Magdalena Schymanietz – Transmigration of Silesian doctors to North Rhine-Westphalia since the 1970s with special regard to hospital doctors
Migration has been a common subject of research for many years. Only in recent years the migration of individual groups comes into focus. The migration of doctors is a part of the history of doctors in Germany. With a glance at the history of the immigrated silesian doctors, one can observe that most of them are located in North Rhine-Westphalia. With 1042 polish doctors this region is, compared to all other provinces, the most common target federal state.
The key factor in Germany, that moved foreign doctors to work there, is the high demand for professionals. Already there are 5000 vacancies in the medical service in hospitals that can not be occupied. At the same time, many german doctors emigrate abroad.
The recruited doctors are from all over Europe, many of them from Eastern European countries. The opportunities in the medical profession are, especially to make a clinical career, actually good for polish doctors. The share of polish hospital doctors is 70%, rather high compared with the other countries of immigration.
Our own investigations of the language skills of physicians, emigrated from Poland to Germany show, that a large proportion of immigrants from Poland / Silesia had low to moderate language skills. Nevertheless, the integration into the profession succeeded particularly well. Silesian doctors have the great advantage that they do not see themselves confronted with cultural problems, which can be explained by historical and geographical proximity to Germany.
For 95% of them the working conditions, salaries and career prospects have improved. The salaries of german hospital doctors are attractive and competitive compared to other european countries.
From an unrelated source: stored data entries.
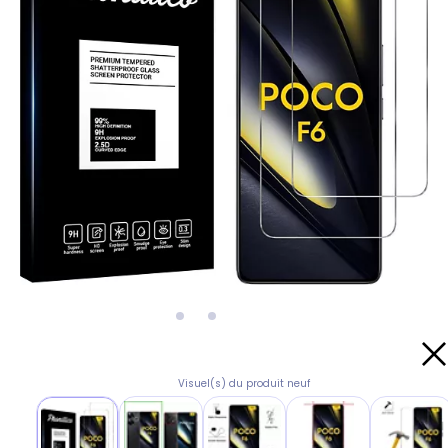
Visuel(s) du produit neuf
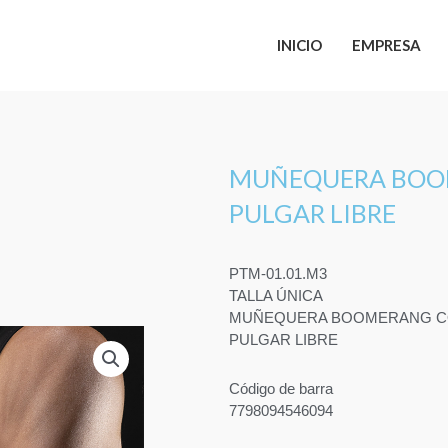
INICIO
EMPRESA
MUÑEQUERA BOO
PULGAR LIBRE
PTM-01.01.M3
TALLA ÚNICA
MUÑEQUERA BOOMERANG C
PULGAR LIBRE
Código de barra
7798094546094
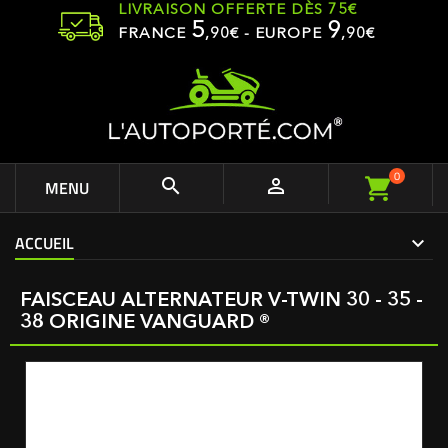
LIVRAISON OFFERTE DÈS 75€
5
9
FRANCE
,
90
€ - EUROPE
,90€
0


MENU
ACCUEIL
FAISCEAU ALTERNATEUR V-TWIN 30 - 35 -
38 ORIGINE VANGUARD ®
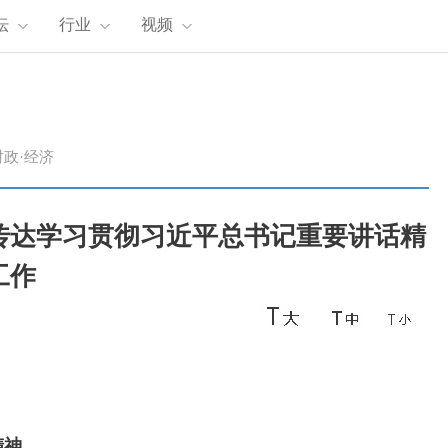
坛
行业
视频
时政·经济
传达学习贯彻习近平总书记重要讲话精
工作
精神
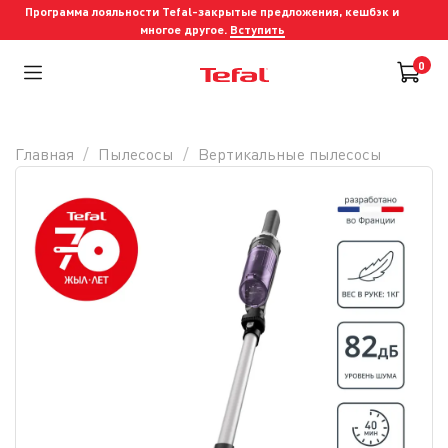
Программа лояльности Tefal-закрытые предложения, кешбэк и
многое другое.
Вступить
0
Главная
Пылесосы
Вертикальные пылесосы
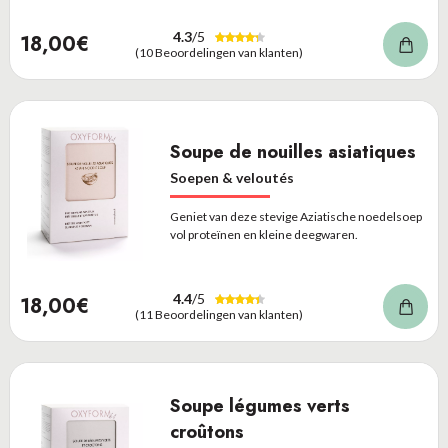
4.3
/5
18,00€
(10 Beoordelingen van klanten)
Soupe de nouilles asiatiques
Soepen & veloutés
Geniet van deze stevige Aziatische noedelsoep
vol proteïnen en kleine deegwaren.
4.4
/5
18,00€
(11 Beoordelingen van klanten)
Soupe légumes verts
croûtons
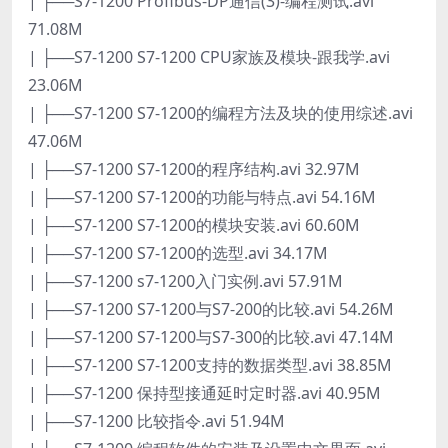
| ├──S7-1200 Profibus-DP通信(3)-编程测试.avi
71.08M
| ├──S7-1200 S7-1200 CPU家族及模块-跟我学.avi
23.06M
| ├──S7-1200 S7-1200的编程方法及块的使用综述.avi
47.06M
| ├──S7-1200 S7-1200的程序结构.avi 32.97M
| ├──S7-1200 S7-1200的功能与特点.avi 54.16M
| ├──S7-1200 S7-1200的模块安装.avi 60.60M
| ├──S7-1200 S7-1200的选型.avi 34.17M
| ├──S7-1200 s7-1200入门实例.avi 57.91M
| ├──S7-1200 S7-1200与S7-200的比较.avi 54.26M
| ├──S7-1200 S7-1200与S7-300的比较.avi 47.14M
| ├──S7-1200 S7-1200支持的数据类型.avi 38.85M
| ├──S7-1200 保持型接通延时定时器.avi 40.95M
| ├──S7-1200 比较指令.avi 51.94M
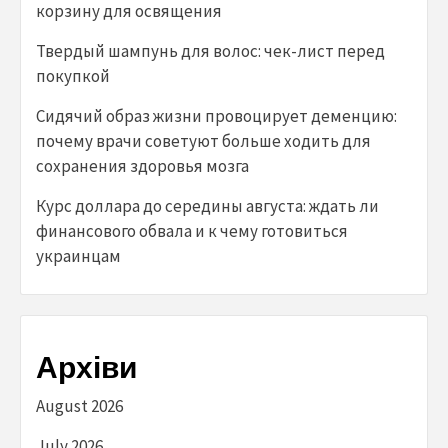
корзину для освящения
Твердый шампунь для волос: чек-лист перед
покупкой
Сидячий образ жизни провоцирует деменцию:
почему врачи советуют больше ходить для
сохранения здоровья мозга
Курс доллара до середины августа: ждать ли
финансового обвала и к чему готовиться
украинцам
Архіви
August 2026
July 2026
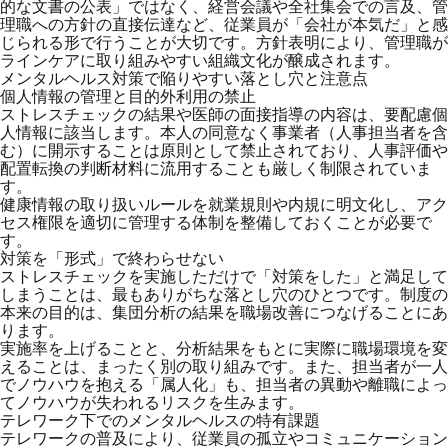
的な文書の公表」ではなく、経営会議や全社集会での言及、管
理職への方針の直接伝達など、従業員が「会社が本気だ」と感
じられる形で行うことが大切です。方針表明により、管理職が
ラインケアに取り組みやすい組織文化が醸成されます。
メンタルヘルス対策で陥りやすい落とし穴と注意点
個人情報の管理と目的外利用の禁止
ストレスチェックの結果や医師の面接指導の内容は、要配慮個
人情報に該当します。本人の同意なく事業者（人事担当者を含
む）に開示することは原則として禁止されており、人事評価や
配置転換の判断材料に流用することも厳しく制限されていま
す。
健康情報の取り扱いルールを就業規則や内規に明文化し、アク
セス権限を適切に管理する体制を整備しておくことが必要で
す。
対策を「形式」で終わらせない
ストレスチェックを実施しただけで「対策をした」と満足して
しまうことは、最もありがちな落とし穴のひとつです。制度の
本来の目的は、集団分析の結果を職場改善につなげることにあ
ります。
実施率を上げることと、分析結果をもとに実際に職場環境を変
えることは、まったく別の取り組みです。また、担当者が一人
でノウハウを抱える「属人化」も、担当者の異動や離職によっ
てノウハウが失われるリスクを生みます。
テレワーク下でのメンタルヘルスの特有課題
テレワークの普及により、従業員の孤立やコミュニケーション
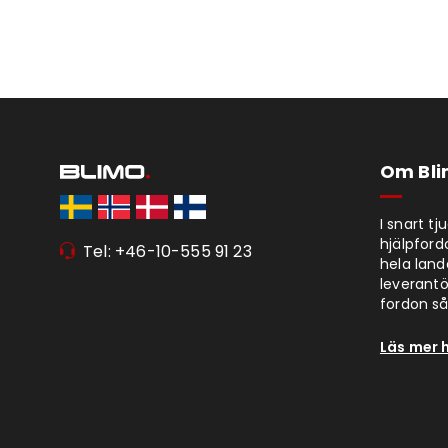
Om Bl
I snart t
hjälpford
Tel: +46-10-555 91 23
hela lan
leverantör
fordon så 
Läs mer 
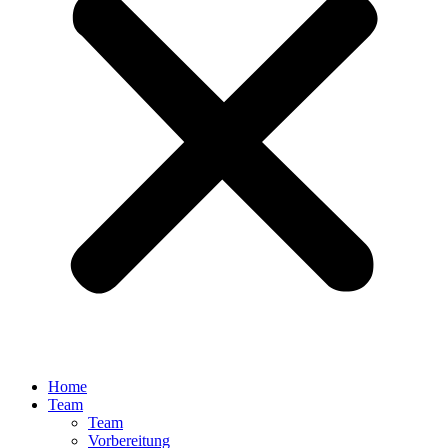
Home
Team
Team
Vorbereitung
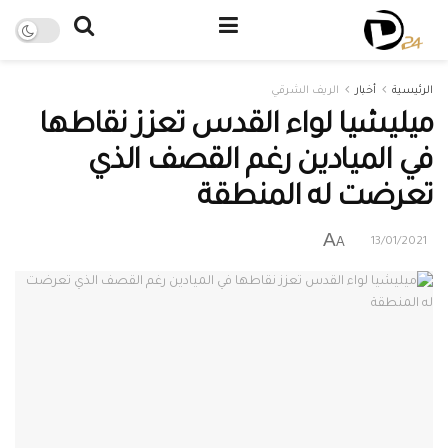
الرئيسية
أخبار
الريف الشرقي
ميليشيا لواء القدس تعزز نقاطها
في الميادين رغم القصف الذي
تعرضت له المنطقة
A
A
13/01/2021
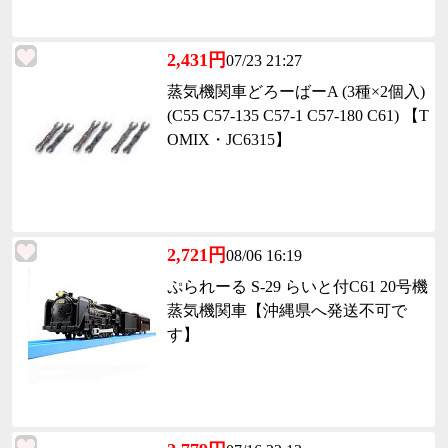
2,431円
07/23 21:27
蒸気機関車どろーばーA (3種×2個入)
(C55 C57-135 C57-1 C57-180 C61) 【T
OMIX・JC6315】
2,721円
08/06 16:19
ぷられーる S-29 らいと付C61 20号機
蒸気機関車【沖縄県へ発送不可で
す】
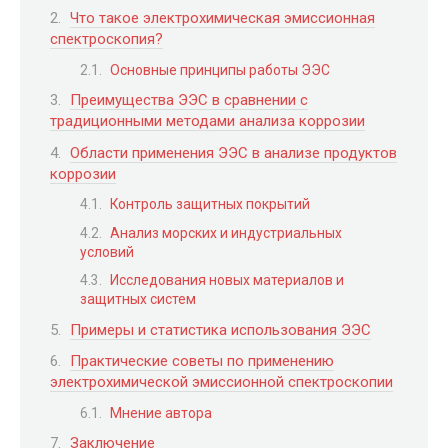
Что такое электрохимическая эмиссионная
спектроскопия?
Основные принципы работы ЭЭС
Преимущества ЭЭС в сравнении с
традиционными методами анализа коррозии
Области применения ЭЭС в анализе продуктов
коррозии
Контроль защитных покрытий
Анализ морских и индустриальных
условий
Исследования новых материалов и
защитных систем
Примеры и статистика использования ЭЭС
Практические советы по применению
электрохимической эмиссионной спектроскопии
Мнение автора
Заключение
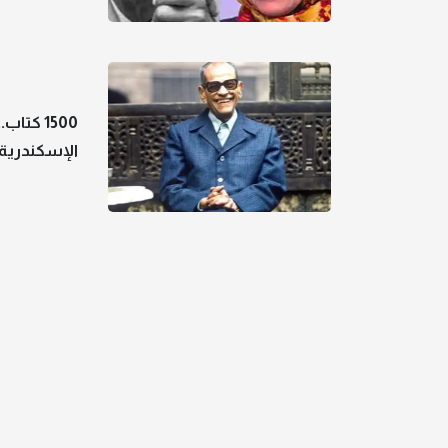
1500 كت
الإسكندرية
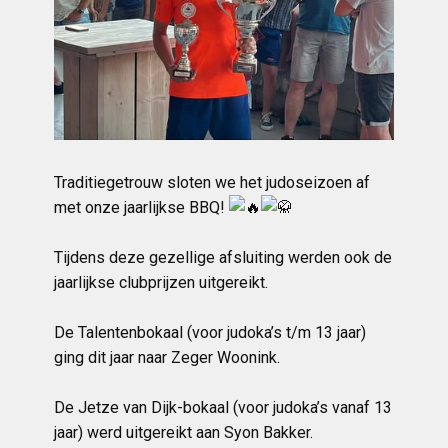
Traditiegetrouw sloten we het judoseizoen af
met onze jaarlijkse BBQ!
Tijdens deze gezellige afsluiting werden ook de
jaarlijkse clubprijzen uitgereikt.
De Talentenbokaal (voor judoka’s t/m 13 jaar)
ging dit jaar naar Zeger Woonink.
De Jetze van Dijk-bokaal (voor judoka’s vanaf 13
jaar) werd uitgereikt aan Syon Bakker.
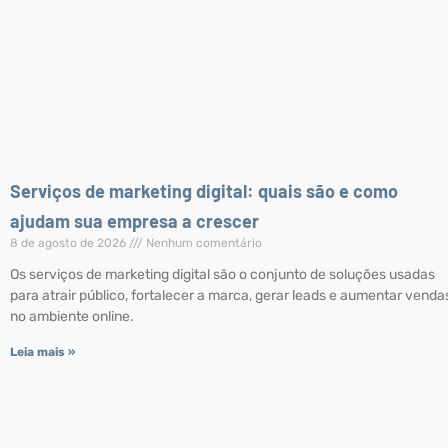
Serviços de marketing digital: quais são e como
ajudam sua empresa a crescer
8 de agosto de 2026
Nenhum comentário
Os serviços de marketing digital são o conjunto de soluções usadas
para atrair público, fortalecer a marca, gerar leads e aumentar venda
no ambiente online.
Leia mais »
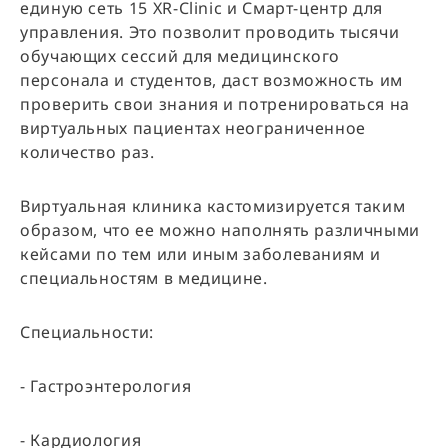
единую сеть 15 XR-Clinic и Смарт-центр для
управления. Это позволит проводить тысячи
обучающих сессий для медицинского
персонала и студентов, даст возможность им
проверить свои знания и потренироваться на
виртуальных пациентах неограниченное
количество раз.
Виртуальная клиника кастомизируется таким
образом, что ее можно наполнять различными
кейсами по тем или иным заболеваниям и
специальностям в медицине.
Специальности:
- Гастроэнтерология
- Кардиология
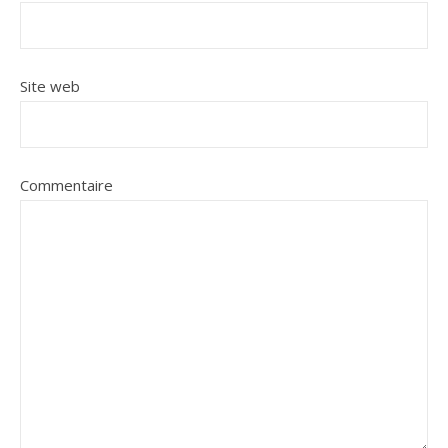
Site web
Commentaire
2012 Poland was with 184,000 immigrants once again the main country of origin in the migration statistics. Most of the polish immigrants live in North Rhine-Westphalia (567,000). All these people are also patients. Hospitals have up to 30-50% patients with a migration background. It turns out that not all of these patients are so powerful in the german language that they are able to understand certain medical enlightenment talks. Here the silesian doctors have great advantages.
Conclusion: The success story of the Silesians living in NRW is directly intertwined with the history of the silesian doctors and vice versa. In comparison with migrants from other european countries, silesian doctors have better opportunities and a better future in Germany. They seize this opportunity. At the same time they are a chance for Germany.